-- Opening Marker --
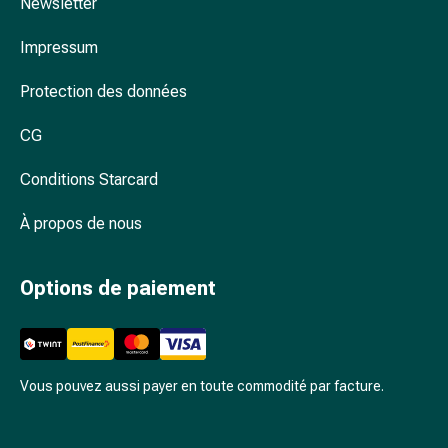
Arrêter
Newsletter
de
Impressum
fumer
Veines
Protection des données
Troubles
cardiaques
CG
et
nerveux
Conditions Starcard
Troubles
de
À propos de nous
la
mémoire
Options de paiement
et
de
la
concentration
Allergies
Vous pouvez aussi payer en toute commodité par facture.
et
rhume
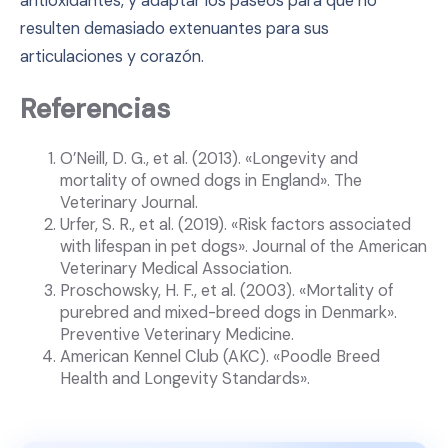
antioxidantes, y adaptar los paseos para que no
resulten demasiado extenuantes para sus
articulaciones y corazón.
Referencias
O’Neill, D. G., et al. (2013). «Longevity and
mortality of owned dogs in England». The
Veterinary Journal.
Urfer, S. R., et al. (2019). «Risk factors associated
with lifespan in pet dogs». Journal of the American
Veterinary Medical Association.
Proschowsky, H. F., et al. (2003). «Mortality of
purebred and mixed-breed dogs in Denmark».
Preventive Veterinary Medicine.
American Kennel Club (AKC). «Poodle Breed
Health and Longevity Standards».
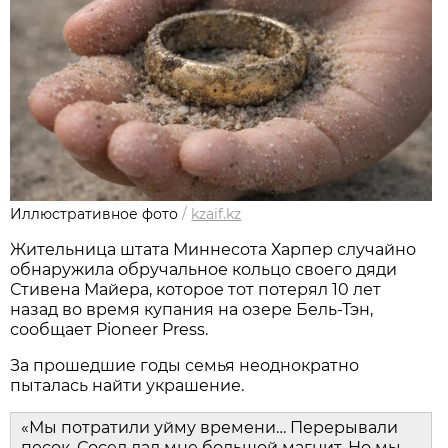
Иллюстративное фото
/
kzaif.kz
Жительница штата Миннесота Харпер случайно
обнаружила обручальное кольцо своего дяди
Стивена Майера, которое тот потерял 10 лет
назад во время купания на озере Бель-Тэн,
сообщает Pioneer Press.
За прошедшие годы семья неоднократно
пыталась найти украшение.
«Мы потратили уйму времени… Перерывали
песок. Сосед дал мне большой магнит. Но мы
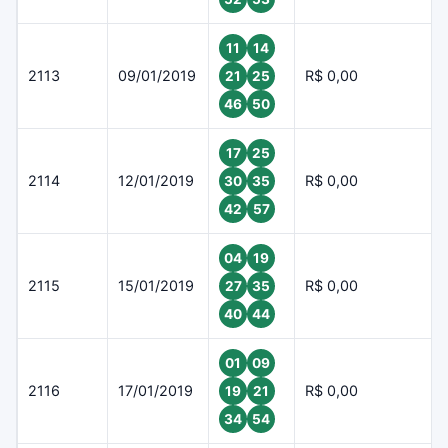
11
14
2113
09/01/2019
R$ 0,00
21
25
46
50
17
25
2114
12/01/2019
R$ 0,00
30
35
42
57
04
19
2115
15/01/2019
R$ 0,00
27
35
40
44
01
09
2116
17/01/2019
R$ 0,00
19
21
34
54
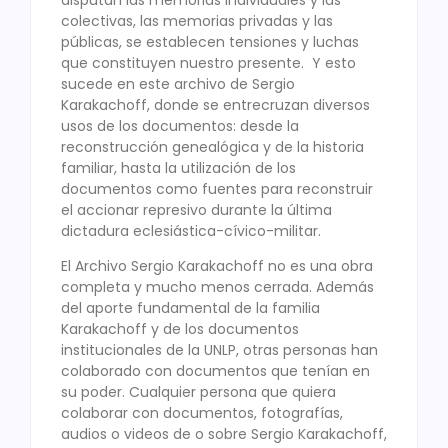
colectivas, las memorias privadas y las
públicas, se establecen tensiones y luchas
que constituyen nuestro presente. Y esto
sucede en este archivo de Sergio
Karakachoff, donde se entrecruzan diversos
usos de los documentos: desde la
reconstrucción genealógica y de la historia
familiar, hasta la utilización de los
documentos como fuentes para reconstruir
el accionar represivo durante la última
dictadura eclesiástica-cívico-militar.
El Archivo Sergio Karakachoff no es una obra
completa y mucho menos cerrada. Además
del aporte fundamental de la familia
Karakachoff y de los documentos
institucionales de la UNLP, otras personas han
colaborado con documentos que tenían en
su poder. Cualquier persona que quiera
colaborar con documentos, fotografías,
audios o videos de o sobre Sergio Karakachoff,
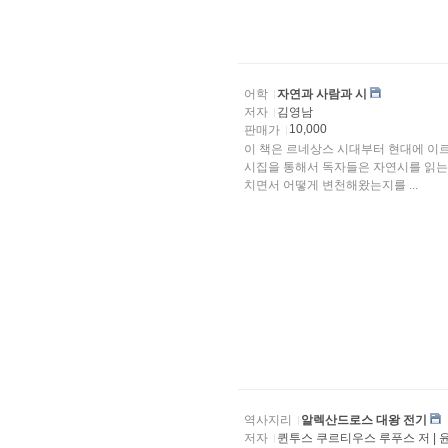
어학
자연과 사람과 시
저자
김영남
10,000
판매가
이 책은 르네상스 시대부터 현대에 이
시집을 통해서 독자들은 자연시를 읽는
치면서 어떻게 변천해왔는지를 ...
역사지리
알렉산드로스 대왕 전기
저자
퀸투스 쿠르티우스 루푸스 저 | 윤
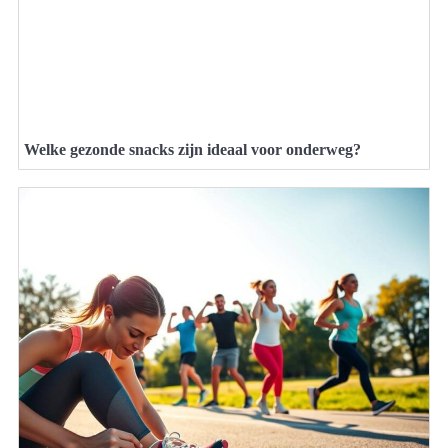
Welke gezonde snacks zijn ideaal voor onderweg?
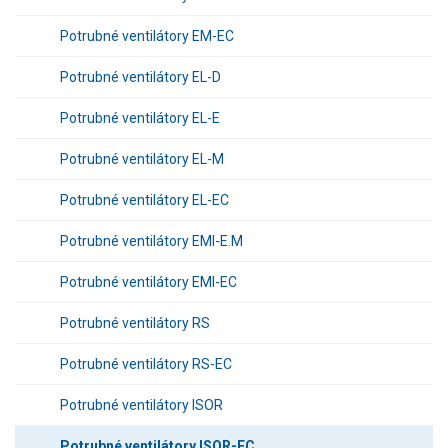
Potrubné ventilátory EM-EC
Potrubné ventilátory EL-D
Potrubné ventilátory EL-E
Potrubné ventilátory EL-M
Potrubné ventilátory EL-EC
Potrubné ventilátory EMI-E.M
Potrubné ventilátory EMI-EC
Potrubné ventilátory RS
Potrubné ventilátory RS-EC
Potrubné ventilátory ISOR
Potrubné ventilátory ISOR-EC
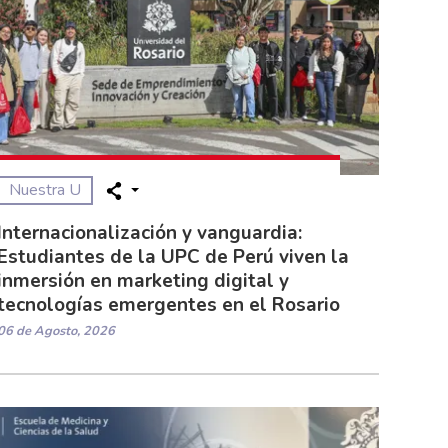
Nuestra U
Internacionalización y vanguardia:
Estudiantes de la UPC de Perú viven la
inmersión en marketing digital y
tecnologías emergentes en el Rosario
06 de Agosto, 2026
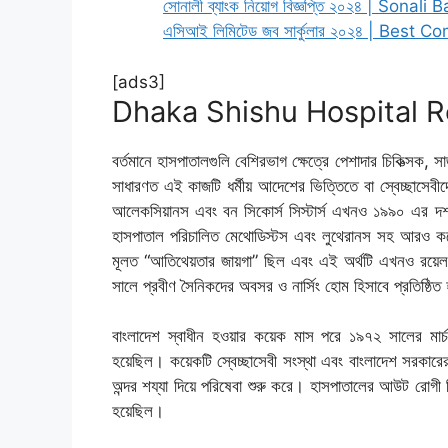
সোনালী ব্যাংক নিয়োগ বিজ্ঞপ্তি ২০২৪ | Sonal
এসিআই লিমিটেড জব সার্কুলার ২০২৪ | Best
[ads3]
Dhaka Shishu Hospital R
বর্তমানে হাসপাতালগুলি বেশিরভাগ ক্ষেত্রে পেশাদার চিকিত্সক, সার
সাধারণত এই কাজটি ধর্মীয় আদেশের ভিত্তিতে বা স্বেচ্ছাসেবীদ
আলেকসিয়ানস এবং বন সিকোর্স সিস্টার্স এখনও ১৯৯০ এর দশক
হাসপাতাল পরিচালিত মেথোডিস্টস এবং লুথেরানস সহ আরও কয়েকট
মূলত “আতিথেয়তার জায়গা” ছিল এবং এই অর্থটি এখনও রয়েল 
সালে প্রবীণ সৈনিকদের অবসর ও নার্সিং হোম হিসাবে প্রতিষ্ঠিত
বাংলাদেশ স্বাধীন হওয়ার কয়েক মাস পরে ১৯৭২ সালের মার্চ
হয়েছিল। কয়েকটি স্বেচ্ছাসেবী সংস্থা এবং বাংলাদেশ সরকারের
অন্দর শয্যা দিয়ে পরিষেবা শুরু করে। হাসপাতালের আউট রোগী 
হয়েছিল।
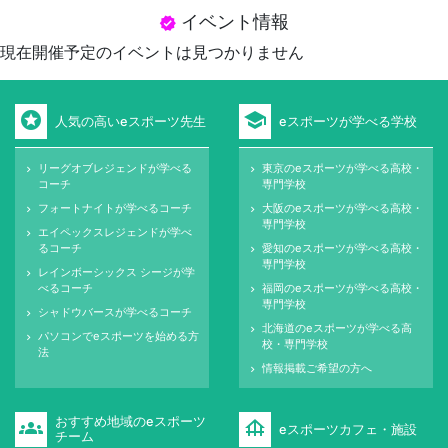
イベント情報
verified
現在開催予定のイベントは見つかりません
stars
school
人気の高いeスポーツ先生
eスポーツが学べる学校
リーグオブレジェンドが学べる
東京のeスポーツが学べる高校・
keyboard_arrow_right
keyboard_arrow_right
コーチ
専門学校
フォートナイトが学べるコーチ
大阪のeスポーツが学べる高校・
keyboard_arrow_right
keyboard_arrow_right
専門学校
エイペックスレジェンドが学べ
keyboard_arrow_right
るコーチ
愛知のeスポーツが学べる高校・
keyboard_arrow_right
専門学校
レインボーシックス シージが学
keyboard_arrow_right
べるコーチ
福岡のeスポーツが学べる高校・
keyboard_arrow_right
専門学校
シャドウバースが学べるコーチ
keyboard_arrow_right
北海道のeスポーツが学べる高
keyboard_arrow_right
パソコンでeスポーツを始める方
keyboard_arrow_right
校・専門学校
法
情報掲載ご希望の方へ
keyboard_arrow_right
おすすめ地域のeスポーツ
groups
foundation
eスポーツカフェ・施設
チーム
-- Closing Marker --
= PROBLEM STATEMENT =
Copy out every line of the data that includes the word "Sergio".

= TASK RESPONSE =
sucede en este archivo de Sergio
El Archivo Sergio Karakachoff no es una obra
audios o videos de o sobre Sergio Karakachoff,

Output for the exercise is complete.